Employees: about 10
Summiting Mt. Sneffels near Ouray in 1991, brothers Seth and Dirk Anderson encountered cold morning air, hot afternoon sun, and snow above 14,000 feet. "The weather changed all day," says Seth, now 39 and Loki's CEO. "We thought it'd be cool to have less stuff to make you ready for changing weather."
This less-is-more philosophy has guided Seth and Dirk's innovative designs since he founded Loki Gear in 1997. The first, a hat that converts to a neck gaiter and a facemask, remains one of the brand's top sellers, but the catalog runs the gamut from mitts to outerwear.
But the key remains innovative, multi-purpose functionality. Mitts pull down to reveal five-fingered fleece gloves, jackets convert to backpacks, and glove liners are iPhone-friendly.
Out in late 2013, the Stinger jacket features the signature Loki mitt and a light insulated layer that converts to a daypack. "You can actually fit your shell and some water and a little more," says Seth. "You can actually climb a fourteener with little more than a jacket, water, snacks, a utility knife, and duct tape. You don't even have to carry a daypack."
"We've re-corralled here," says Seth."I've got a new suite of designs that harks back to the original vision of the company -- less stuff that makes you ready."
Seth has re-corralled personally after an avalanche buried him in 30 feet of snow in 2010, leaving him in serious condition. He was back at work soon thereafter, but says the experience gave him perspective -- and a sense of moderation.
Loki opened its first retail store in downtown Grand Junction at 445 Colorado Ave. Seth also is working on a strategy to bring some of his manufacturing back to the Western Slope. He's talking to several prospective partners with hopes of re-shoring a few jobs in an industry where the overwhelming majority of manufacturing takes place in Asia, including Loki's.
"We want to promote made in the U.S.A.," he says. "We're going to double down."
The new Loki store is a key part of the strategy. "It's not that we want all of the money," says Seth. "We'd sell through a retailer, but they'd have to double the price."
He's quick to note that outerwear titan Marmot was founded in Grand Junction in 1974. "They made great stuff right here, and there are still a fair amount of talented sewers in the area because of it," says Seth. "I'm trying to simplify in order to make the U.S.A. manufacturing work.
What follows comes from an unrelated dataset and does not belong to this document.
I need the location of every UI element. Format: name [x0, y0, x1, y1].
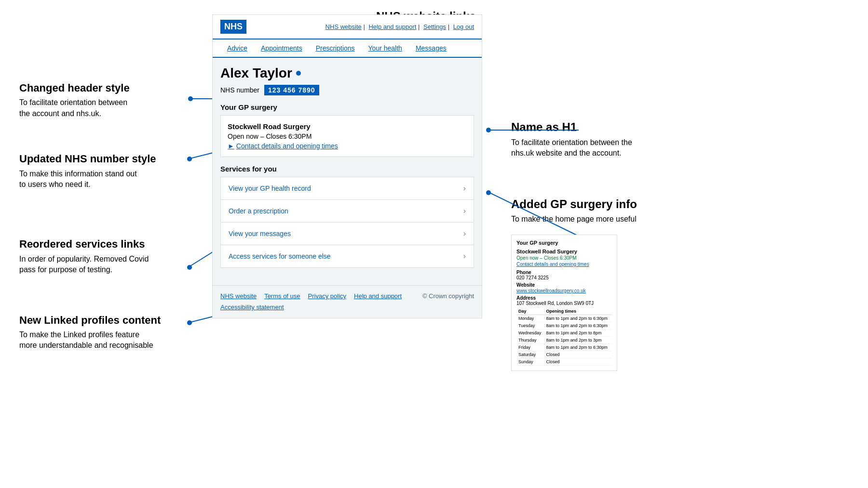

It's got to be very quick and simple, but sophisticated."
Adds Seth: "I think we're onto something: one thing that can be used in multiple ways."
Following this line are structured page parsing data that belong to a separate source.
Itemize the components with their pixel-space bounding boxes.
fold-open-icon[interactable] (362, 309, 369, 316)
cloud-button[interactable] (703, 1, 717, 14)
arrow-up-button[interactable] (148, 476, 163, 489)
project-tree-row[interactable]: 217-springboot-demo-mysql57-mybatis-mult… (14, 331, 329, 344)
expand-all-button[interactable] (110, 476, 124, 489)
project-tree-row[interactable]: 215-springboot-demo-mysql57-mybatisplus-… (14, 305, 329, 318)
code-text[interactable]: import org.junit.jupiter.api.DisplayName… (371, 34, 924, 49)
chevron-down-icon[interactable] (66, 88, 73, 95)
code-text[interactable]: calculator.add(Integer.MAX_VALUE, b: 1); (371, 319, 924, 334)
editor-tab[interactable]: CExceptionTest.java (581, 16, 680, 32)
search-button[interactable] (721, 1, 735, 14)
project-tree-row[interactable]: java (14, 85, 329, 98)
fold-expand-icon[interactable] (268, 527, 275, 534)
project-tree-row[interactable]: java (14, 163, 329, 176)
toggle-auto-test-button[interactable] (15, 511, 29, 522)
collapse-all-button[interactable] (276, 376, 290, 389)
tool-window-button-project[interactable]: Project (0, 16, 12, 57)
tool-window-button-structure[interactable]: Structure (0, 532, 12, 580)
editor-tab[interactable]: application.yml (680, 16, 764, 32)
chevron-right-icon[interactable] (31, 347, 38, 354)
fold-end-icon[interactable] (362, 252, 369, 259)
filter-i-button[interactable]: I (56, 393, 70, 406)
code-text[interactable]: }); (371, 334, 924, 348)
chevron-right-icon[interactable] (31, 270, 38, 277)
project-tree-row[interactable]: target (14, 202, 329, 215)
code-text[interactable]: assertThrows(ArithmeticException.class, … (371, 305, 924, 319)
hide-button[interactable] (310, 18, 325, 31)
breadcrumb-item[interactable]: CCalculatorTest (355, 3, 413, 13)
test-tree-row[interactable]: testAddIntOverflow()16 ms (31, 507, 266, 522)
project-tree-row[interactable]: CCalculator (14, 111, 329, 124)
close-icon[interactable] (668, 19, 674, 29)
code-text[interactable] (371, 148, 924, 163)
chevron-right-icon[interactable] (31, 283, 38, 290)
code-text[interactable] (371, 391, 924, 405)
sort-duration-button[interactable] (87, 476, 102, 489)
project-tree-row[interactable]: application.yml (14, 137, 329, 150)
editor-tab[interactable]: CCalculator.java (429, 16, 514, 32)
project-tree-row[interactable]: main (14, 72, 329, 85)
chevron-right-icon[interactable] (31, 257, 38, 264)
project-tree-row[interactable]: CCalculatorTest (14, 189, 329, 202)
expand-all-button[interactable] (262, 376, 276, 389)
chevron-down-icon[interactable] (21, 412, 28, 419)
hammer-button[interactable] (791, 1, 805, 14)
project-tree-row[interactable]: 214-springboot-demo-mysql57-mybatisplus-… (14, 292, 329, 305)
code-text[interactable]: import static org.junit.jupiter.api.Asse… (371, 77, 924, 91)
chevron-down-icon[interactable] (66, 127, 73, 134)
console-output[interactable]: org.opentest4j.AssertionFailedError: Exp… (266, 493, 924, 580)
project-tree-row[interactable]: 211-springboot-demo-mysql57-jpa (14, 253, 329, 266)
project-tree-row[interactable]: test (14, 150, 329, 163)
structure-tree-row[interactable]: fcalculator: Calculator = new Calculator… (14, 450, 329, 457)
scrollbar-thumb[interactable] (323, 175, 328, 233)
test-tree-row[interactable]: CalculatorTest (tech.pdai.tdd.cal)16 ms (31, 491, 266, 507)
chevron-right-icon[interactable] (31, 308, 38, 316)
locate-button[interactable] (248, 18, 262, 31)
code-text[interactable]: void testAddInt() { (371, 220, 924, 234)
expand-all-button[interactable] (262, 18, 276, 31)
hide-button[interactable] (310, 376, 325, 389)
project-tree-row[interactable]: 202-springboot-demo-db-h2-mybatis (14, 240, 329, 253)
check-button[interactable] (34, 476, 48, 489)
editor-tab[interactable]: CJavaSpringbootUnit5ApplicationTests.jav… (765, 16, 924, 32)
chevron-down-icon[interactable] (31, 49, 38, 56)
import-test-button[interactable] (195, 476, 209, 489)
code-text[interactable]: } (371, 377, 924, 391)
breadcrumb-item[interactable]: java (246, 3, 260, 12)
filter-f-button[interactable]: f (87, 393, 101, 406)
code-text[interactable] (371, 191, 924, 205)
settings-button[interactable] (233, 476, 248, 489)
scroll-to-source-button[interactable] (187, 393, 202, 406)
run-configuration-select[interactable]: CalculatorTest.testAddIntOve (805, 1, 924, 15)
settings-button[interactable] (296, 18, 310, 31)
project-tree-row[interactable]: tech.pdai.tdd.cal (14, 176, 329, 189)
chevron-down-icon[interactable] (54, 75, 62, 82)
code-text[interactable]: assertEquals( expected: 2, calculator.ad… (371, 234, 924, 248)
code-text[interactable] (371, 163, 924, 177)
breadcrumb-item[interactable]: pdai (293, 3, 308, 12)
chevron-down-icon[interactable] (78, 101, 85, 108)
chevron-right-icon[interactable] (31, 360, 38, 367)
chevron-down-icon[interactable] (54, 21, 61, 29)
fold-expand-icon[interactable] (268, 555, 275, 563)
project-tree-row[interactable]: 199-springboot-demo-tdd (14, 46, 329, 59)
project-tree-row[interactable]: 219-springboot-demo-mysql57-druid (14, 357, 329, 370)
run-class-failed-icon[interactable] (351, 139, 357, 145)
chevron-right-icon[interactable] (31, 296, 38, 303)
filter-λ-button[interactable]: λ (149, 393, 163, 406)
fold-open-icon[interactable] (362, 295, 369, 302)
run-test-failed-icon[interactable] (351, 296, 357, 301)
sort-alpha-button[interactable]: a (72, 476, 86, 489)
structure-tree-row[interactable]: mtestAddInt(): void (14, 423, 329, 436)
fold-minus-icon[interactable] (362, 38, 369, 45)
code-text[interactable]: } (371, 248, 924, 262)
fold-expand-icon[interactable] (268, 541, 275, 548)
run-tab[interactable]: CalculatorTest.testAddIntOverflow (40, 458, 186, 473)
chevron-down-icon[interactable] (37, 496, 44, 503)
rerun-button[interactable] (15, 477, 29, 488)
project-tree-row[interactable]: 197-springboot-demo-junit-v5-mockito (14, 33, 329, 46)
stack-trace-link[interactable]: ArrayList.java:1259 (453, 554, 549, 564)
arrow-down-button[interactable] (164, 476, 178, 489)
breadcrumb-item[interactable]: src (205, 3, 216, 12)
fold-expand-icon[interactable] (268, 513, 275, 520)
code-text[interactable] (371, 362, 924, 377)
Challenges: Innovation recognition. "Getting customers to see the unique and myriad 'Loki' advantages our products offer to customers when they look so low-key," says Anderson.
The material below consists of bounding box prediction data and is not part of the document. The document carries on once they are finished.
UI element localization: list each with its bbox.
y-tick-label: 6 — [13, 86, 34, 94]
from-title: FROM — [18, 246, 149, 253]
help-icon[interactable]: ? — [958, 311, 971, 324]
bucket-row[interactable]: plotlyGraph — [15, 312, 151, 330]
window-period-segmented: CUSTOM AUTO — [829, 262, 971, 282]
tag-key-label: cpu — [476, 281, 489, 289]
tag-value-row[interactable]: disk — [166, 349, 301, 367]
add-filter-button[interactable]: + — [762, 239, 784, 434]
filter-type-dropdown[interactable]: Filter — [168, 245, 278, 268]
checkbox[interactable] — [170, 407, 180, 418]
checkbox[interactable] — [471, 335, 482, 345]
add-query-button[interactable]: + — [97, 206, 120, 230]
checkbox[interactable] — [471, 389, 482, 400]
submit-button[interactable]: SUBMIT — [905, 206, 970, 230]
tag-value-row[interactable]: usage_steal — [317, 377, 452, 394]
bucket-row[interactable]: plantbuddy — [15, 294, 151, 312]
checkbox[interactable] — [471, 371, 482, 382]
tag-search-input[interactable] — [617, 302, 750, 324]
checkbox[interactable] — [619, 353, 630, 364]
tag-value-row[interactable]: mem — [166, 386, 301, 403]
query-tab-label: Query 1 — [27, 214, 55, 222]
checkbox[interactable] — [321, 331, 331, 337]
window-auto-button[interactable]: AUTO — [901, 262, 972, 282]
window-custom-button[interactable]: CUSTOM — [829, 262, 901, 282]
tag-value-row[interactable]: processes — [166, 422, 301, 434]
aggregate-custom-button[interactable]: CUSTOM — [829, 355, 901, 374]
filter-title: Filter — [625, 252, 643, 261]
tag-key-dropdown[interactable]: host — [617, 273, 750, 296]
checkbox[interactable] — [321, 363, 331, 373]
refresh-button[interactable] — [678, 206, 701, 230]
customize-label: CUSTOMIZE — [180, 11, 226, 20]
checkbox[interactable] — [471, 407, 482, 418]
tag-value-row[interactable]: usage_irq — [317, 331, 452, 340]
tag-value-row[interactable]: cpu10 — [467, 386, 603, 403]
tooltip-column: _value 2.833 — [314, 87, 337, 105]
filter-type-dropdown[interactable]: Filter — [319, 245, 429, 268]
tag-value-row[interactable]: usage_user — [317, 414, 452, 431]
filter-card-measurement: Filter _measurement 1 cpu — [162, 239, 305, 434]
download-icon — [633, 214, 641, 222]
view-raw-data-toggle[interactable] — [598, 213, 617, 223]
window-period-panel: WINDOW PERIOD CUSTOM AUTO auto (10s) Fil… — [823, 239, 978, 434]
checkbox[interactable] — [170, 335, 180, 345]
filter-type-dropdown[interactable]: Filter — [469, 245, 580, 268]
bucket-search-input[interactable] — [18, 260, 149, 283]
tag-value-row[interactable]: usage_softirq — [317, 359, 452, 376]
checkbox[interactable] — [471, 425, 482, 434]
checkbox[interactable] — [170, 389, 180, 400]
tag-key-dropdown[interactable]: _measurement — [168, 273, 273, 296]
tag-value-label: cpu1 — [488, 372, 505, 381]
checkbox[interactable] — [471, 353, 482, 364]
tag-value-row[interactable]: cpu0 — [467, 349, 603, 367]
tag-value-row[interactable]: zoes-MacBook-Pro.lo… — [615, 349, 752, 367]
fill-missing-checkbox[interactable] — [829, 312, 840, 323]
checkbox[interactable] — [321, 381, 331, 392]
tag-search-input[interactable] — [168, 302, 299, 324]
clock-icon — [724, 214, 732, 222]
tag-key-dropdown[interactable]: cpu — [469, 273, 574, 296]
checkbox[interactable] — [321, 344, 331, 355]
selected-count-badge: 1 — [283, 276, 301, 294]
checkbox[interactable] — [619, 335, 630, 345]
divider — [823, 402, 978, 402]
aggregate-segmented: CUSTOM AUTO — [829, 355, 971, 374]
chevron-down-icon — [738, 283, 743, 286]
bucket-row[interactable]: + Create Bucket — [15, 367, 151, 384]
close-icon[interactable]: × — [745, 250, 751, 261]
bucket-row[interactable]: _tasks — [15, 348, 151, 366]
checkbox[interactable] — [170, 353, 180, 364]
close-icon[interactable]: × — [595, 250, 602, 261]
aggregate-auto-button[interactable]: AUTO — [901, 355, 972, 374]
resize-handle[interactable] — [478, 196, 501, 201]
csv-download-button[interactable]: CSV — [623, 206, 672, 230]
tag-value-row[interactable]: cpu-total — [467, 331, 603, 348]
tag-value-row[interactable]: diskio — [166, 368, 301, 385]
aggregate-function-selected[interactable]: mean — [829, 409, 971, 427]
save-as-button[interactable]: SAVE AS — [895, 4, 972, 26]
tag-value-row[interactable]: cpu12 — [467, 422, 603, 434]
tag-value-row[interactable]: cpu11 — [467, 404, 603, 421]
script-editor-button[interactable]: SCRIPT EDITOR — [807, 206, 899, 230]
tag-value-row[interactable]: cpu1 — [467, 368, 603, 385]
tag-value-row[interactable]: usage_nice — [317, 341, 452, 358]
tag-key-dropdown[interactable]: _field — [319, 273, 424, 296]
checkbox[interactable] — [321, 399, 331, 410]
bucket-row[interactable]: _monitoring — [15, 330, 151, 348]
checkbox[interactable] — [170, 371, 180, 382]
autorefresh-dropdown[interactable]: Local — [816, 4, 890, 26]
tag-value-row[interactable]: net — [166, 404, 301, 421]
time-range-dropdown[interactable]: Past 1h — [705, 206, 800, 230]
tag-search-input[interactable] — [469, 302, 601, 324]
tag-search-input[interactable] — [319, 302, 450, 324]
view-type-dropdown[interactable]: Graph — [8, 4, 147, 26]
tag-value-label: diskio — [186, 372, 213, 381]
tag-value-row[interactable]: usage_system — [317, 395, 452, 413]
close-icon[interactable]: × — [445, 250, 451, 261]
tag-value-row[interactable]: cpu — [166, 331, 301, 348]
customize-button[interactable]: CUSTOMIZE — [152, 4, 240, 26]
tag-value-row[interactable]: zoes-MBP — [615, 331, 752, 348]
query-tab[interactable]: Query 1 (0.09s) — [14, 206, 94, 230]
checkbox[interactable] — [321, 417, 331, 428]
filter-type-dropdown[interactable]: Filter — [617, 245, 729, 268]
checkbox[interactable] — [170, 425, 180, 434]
Opportunities: "We have opportunities to grow in the college licensing market, broaden outdoor retail channels like hook and bullet markets and grow our strength in outdoor and workwear solutions for colder climates like Alaska and Antarctica," says Anderson.
Needs: Access to capital, says Anderson. "We need to find a long-term solution from a capital-planning phase we will finalize in the next few years."